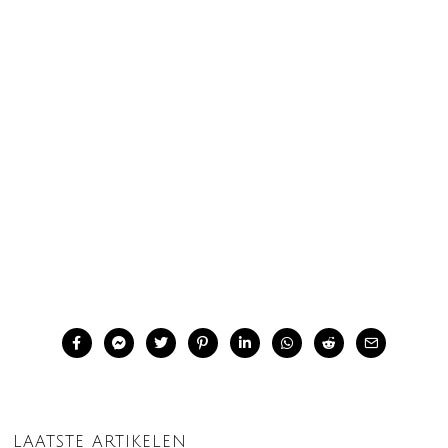
LAATSTE ARTIKELEN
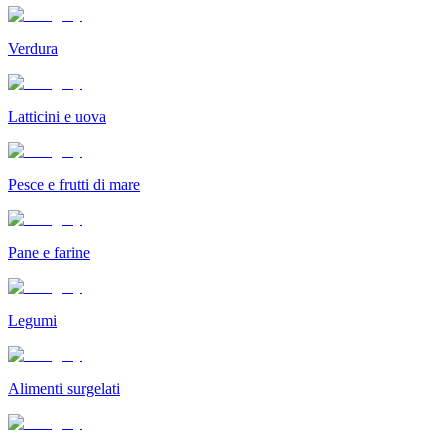
Verdura
Latticini e uova
Pesce e frutti di mare
Pane e farine
Legumi
Alimenti surgelati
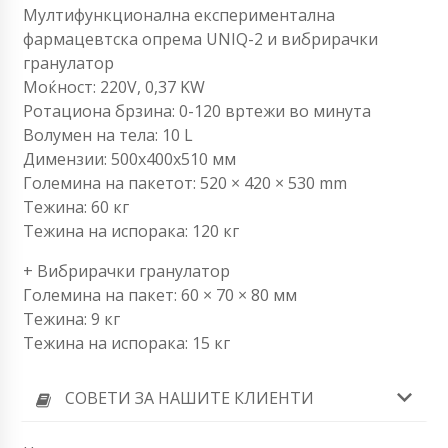
Мултифункционална експериментална
фармацевтска опрема UNIQ-2 и вибрирачки
гранулатор
Моќност: 220V, 0,37 KW
Ротациона брзина: 0-120 вртежи во минута
Волумен на тела: 10 L
Димензии: 500х400х510 мм
Големина на пакетот: 520 × 420 × 530 mm
Тежина: 60 ​​кг
Тежина на испорака: 120 кг
+ Вибрирачки гранулатор
Големина на пакет: 60 × 70 × 80 мм
Тежина: 9 кг
Тежина на испорака: 15 кг
СОВЕТИ ЗА НАШИТЕ КЛИЕНТИ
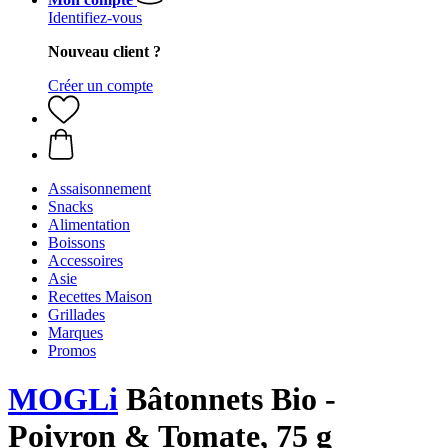
Identifiez-vous
Nouveau client ?
Créer un compte
Assaisonnement
Snacks
Alimentation
Boissons
Accessoires
Asie
Recettes Maison
Grillades
Marques
Promos
MOGLi
Bâtonnets Bio -
Poivron & Tomate, 75 g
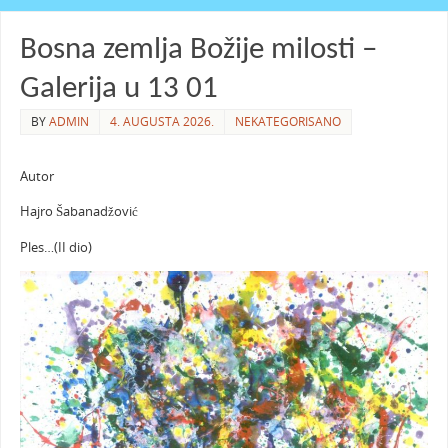
Bosna zemlja Božije milosti –
Galerija u 13 01
BY
ADMIN
4. AUGUSTA 2026.
NEKATEGORISANO
Autor
Hajro Šabanadžović
Ples…(II dio)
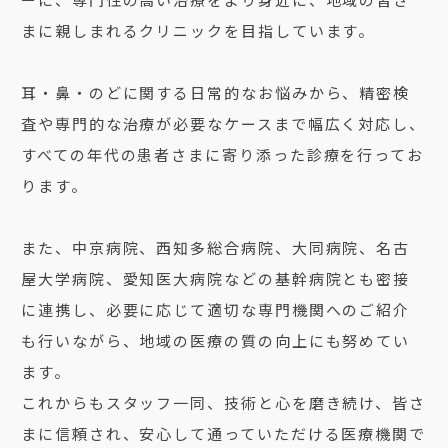
まに親しまれるクリニックを目指しています。
耳・鼻・のどに関する日常的なお悩みから、精密検
査や専門的な治療が必要なケースまで幅広く対応し、
すべての年代の患者さまに寄り添った診療を行ってお
ります。
また、中京病院、西知多総合病院、大同病院、名古
屋大学病院、愛知医大病院などの基幹病院とも密接
に連携し、必要に応じて適切な専門機関へのご紹介
も行いながら、地域の医療の質の向上にも努めてい
ます。
これからもスタッフ一同、技術と心を磨き続け、皆さ
まに信頼され、安心して通っていただける医療機関で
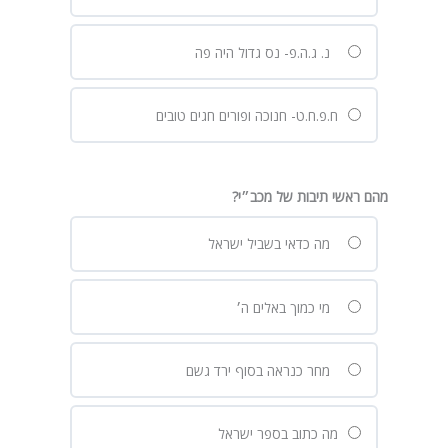
נ. ג.ה.פ- נס גדול היה פה
ח.פ.ח.ט- חנוכה ופורים חגים טובים
מהם ראשי תיבות של מכב״י?
מה כדאי בשביל ישראל
מי כמוך באלים ה׳
מחר כנראה בסוף ירד גשם
מה כתוב בספר ישראל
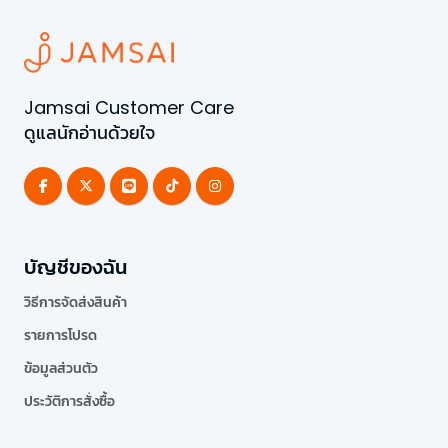
Jamsai Customer Care
ดูแลนักอ่านด้วยใจ
บัญชีของฉัน
วิธีการจัดส่งสินค้า
รายการโปรด
ข้อมูลส่วนตัว
ประวัติการสั่งซื้อ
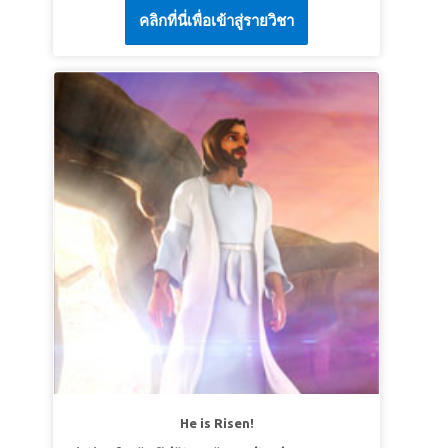
คลิกที่นี่เพื่อเข้าสู่รายวิชา
Cristi, Oana și Memo în Ierusalimul antic.
LECȚIA 2 DUMNEZEU ESTE
Acolo, Isus intră în oraș pe un măgar și curăță
ÎNTOTDEAUNA CU MINE
Templul de oameni lacomi. Fii martor cum Se
Adevăr biblic: „Pot merge la Isus cu toate
pregătește pentru o masă finală cu ucenicii
nevoile mele.”
Săi. Copiii învață că adevărata măreție vine
Verset | Sari ca mingea „Dar lucrurile acestea
din a-i sluji pe alții!
au fost scrise pentru ca voi să credeţi că Isus
LECȚIA 1 ISUS, LIDERUL NOSTRU
este Hristosul, Fiul lui Dumnezeu; şi, crezând,
SLUJITOR
să aveţi viaţa în Numele Lui.” Ioan 20:31 (VDC)
Adevăr biblic: Isus S-a smerit și S-a făcut
LECȚIA 3 ADEVĂRATELE MINUNI SUNT DE
slujitor.
LA DUMNEZEU
Verset | Sari ca mingea „El, măcar că avea
Adevăr biblic: Isus este Vindecătorul meu.
chipul lui Dumnezeu, totuşi n-a crezut ca un
Verset | Sari ca mingea „Isus Hristos este
lucru de apucat să fie deopotrivă cu
acelaşi ieri şi azi şi în veci!” Evrei 13:8 (VDC)
Dumnezeu ci S-a dezbrăcat pe Sine însuşi şi a
luat un chip de rob, făcându-Se asemenea
oamenilor. Filipeni 2:6–7a
He is Risen!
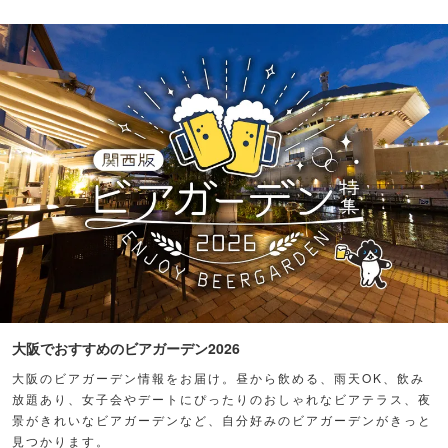
大阪でおすすめのビアガーデン2026
大阪のビアガーデン情報をお届け。昼から飲める、雨天OK、飲み
放題あり、女子会やデートにぴったりのおしゃれなビアテラス、夜
景がきれいなビアガーデンなど、自分好みのビアガーデンがきっと
見つかります。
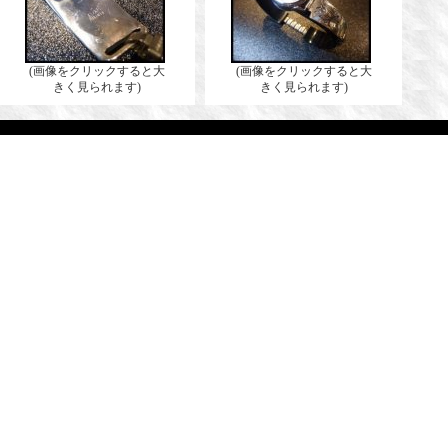
(画像をクリックすると大
(画像をクリックすると大
きく見られます)
きく見られます)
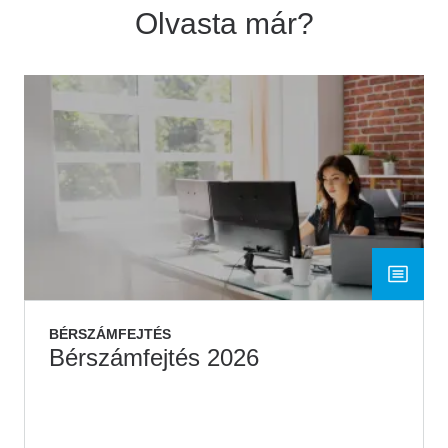
Olvasta már?
BÉRSZÁMFEJTÉS
Bérszámfejtés 2026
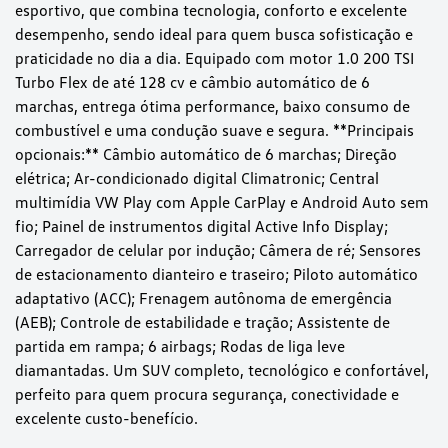
esportivo, que combina tecnologia, conforto e excelente
desempenho, sendo ideal para quem busca sofisticação e
praticidade no dia a dia. Equipado com motor 1.0 200 TSI
Turbo Flex de até 128 cv e câmbio automático de 6
marchas, entrega ótima performance, baixo consumo de
combustível e uma condução suave e segura. **Principais
opcionais:** Câmbio automático de 6 marchas; Direção
elétrica; Ar-condicionado digital Climatronic; Central
multimídia VW Play com Apple CarPlay e Android Auto sem
fio; Painel de instrumentos digital Active Info Display;
Carregador de celular por indução; Câmera de ré; Sensores
de estacionamento dianteiro e traseiro; Piloto automático
adaptativo (ACC); Frenagem autônoma de emergência
(AEB); Controle de estabilidade e tração; Assistente de
partida em rampa; 6 airbags; Rodas de liga leve
diamantadas. Um SUV completo, tecnológico e confortável,
perfeito para quem procura segurança, conectividade e
excelente custo-benefício.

▬▬▬

## [Brief]
Print all the records exactly, minus any images.

## [Exercise result]
LAATSTE ARTIKELEN
Verdura
Latticini e uova
Pesce e frutti di mare
Pane e farine
Legumi
Alimenti surgelati
Мултифункционална експериментална
фармацевтска опрема UNIQ-2 и вибрирачки
гранулатор
Моќност: 220V, 0,37 KW
Ротациона брзина: 0-120 вртежи во минута
Волумен на тела: 10 L
Димензии: 500х400х510 мм
Големина на пакетот: 520 × 420 × 530 mm
Тежина: 60 ​​кг
Тежина на испорака: 120 кг
+ Вибрирачки гранулатор
Големина на пакет: 60 × 70 × 80 мм
Тежина: 9 кг
Тежина на испорака: 15 кг
СОВЕТИ ЗА НАШИТЕ КЛИЕНТИ
Identifiez-vous
Nouveau client ?
Créer un compte
Assaisonnement
Snacks
Alimentation
Boissons
Accessoires
Asie
Recettes Maison
Grillades
Marques
Promos
MOGLi
Bâtonnets Bio -
Poivron & Tomate, 75 g
Bosna zemlja Božije milosti –
Galerija u 13 01
BY
ADMIN
4. AUGUSTA 2026.
NEKATEGORISANO
Autor
Hajro Šabanadžović
Ples…(II dio)
まに親しまれるクリニックを目指しています。
耳・鼻・のどに関する日常的なお悩みから、精密検
査や専門的な治療が必要なケースまで幅広く対応し、
すべての年代の患者さまに寄り添った診療を行ってお
ります。
また、中京病院、西知多総合病院、大同病院、名古
屋大学病院、愛知医大病院などの基幹病院とも密接
に連携し、必要に応じて適切な専門機関へのご紹介
も行いながら、地域の医療の質の向上にも努めてい
ます。
これからもスタッフ一同、技術と心を磨き続け、皆さ
まに信頼され、安心して通っていただける医療機関で
נ. ג.ה.פ- נס גדול היה פה
ח.פ.ח.ט- חנוכה ופורים חגים טובים
מהם ראשי תיבות של מכב״י?
מה כדאי בשביל ישראל
מי כמוך באלים ה׳
מחר כנראה בסוף ירד גשם
מה כתוב בספר ישראל
Jamsai Customer Care
ดูแลนักอ่านด้วยใจ
บัญชีของฉัน
วิธีการจัดส่งสินค้า
รายการโปรด
ข้อมูลส่วนตัว
ประวัติการสั่งซื้อ
คลิกที่นี่เพื่อเข้าสู่รายวิชา
Cristi, Oana și Memo în Ierusalimul antic.
LECȚIA 2 DUMNEZEU ESTE
Acolo, Isus intră în oraș pe un măgar și curăță
ÎNTOTDEAUNA CU MINE
Templul de oameni lacomi. Fii martor cum Se
Adevăr biblic: „Pot merge la Isus cu toate
pregătește pentru o masă finală cu ucenicii
nevoile mele.”
Săi. Copiii învață că adevărata măreție vine
Verset | Sari ca mingea „Dar lucrurile acestea
din a-i sluji pe alții!
au fost scrise pentru ca voi să credeţi că Isus
LECȚIA 1 ISUS, LIDERUL NOSTRU
este Hristosul, Fiul lui Dumnezeu; şi, crezând,
SLUJITOR
să aveţi viaţa în Numele Lui.” Ioan 20:31 (VDC)
Adevăr biblic: Isus S-a smerit și S-a făcut
LECȚIA 3 ADEVĂRATELE MINUNI SUNT DE
slujitor.
LA DUMNEZEU
Verset | Sari ca mingea „El, măcar că avea
Adevăr biblic: Isus este Vindecătorul meu.
chipul lui Dumnezeu, totuşi n-a crezut ca un
Verset | Sari ca mingea „Isus Hristos este
lucru de apucat să fie deopotrivă cu
acelaşi ieri şi azi şi în veci!” Evrei 13:8 (VDC)
Dumnezeu ci S-a dezbrăcat pe Sine însuşi şi a
luat un chip de rob, făcându-Se asemenea
oamenilor. Filipeni 2:6–7a
He is Risen!
大阪でおすすめのビアガーデン2026
大阪のビアガーデン情報をお届け。昼から飲める、雨天OK、飲み
放題あり、女子会やデートにぴったりのおしゃれなビアテラス、夜
景がきれいなビアガーデンなど、自分好みのビアガーデンがきっと
見つかります。
(画像をクリックすると大
(画像をクリックすると大
きく見られます)
きく見られます)
Olvasta már?
BÉRSZÁMFEJTÉS
Bérszámfejtés 2026
esportivo, que combina tecnologia, conforto e excelente
desempenho, sendo ideal para quem busca sofisticação e
praticidade no dia a dia. Equipado com motor 1.0 200 TSI
Turbo Flex de até 128 cv e câmbio automático de 6
marchas, entrega ótima performance, baixo consumo de
combustível e uma condução suave e segura. **Principais
opcionais:** Câmbio automático de 6 marchas; Direção
elétrica; Ar-condicionado digital Climatronic; Central
multimídia VW Play com Apple CarPlay e Android Auto sem
fio; Painel de instrumentos digital Active Info Display;
Carregador de celular por indução; Câmera de ré; Sensores
de estacionamento dianteiro e traseiro; Piloto automático
adaptativo (ACC); Frenagem autônoma de emergência
(AEB); Controle de estabilidade e tração; Assistente de
partida em rampa; 6 airbags; Rodas de liga leve
diamantadas. Um SUV completo, tecnológico e confortável,
perfeito para quem procura segurança, conectividade e
excelente custo-benefício.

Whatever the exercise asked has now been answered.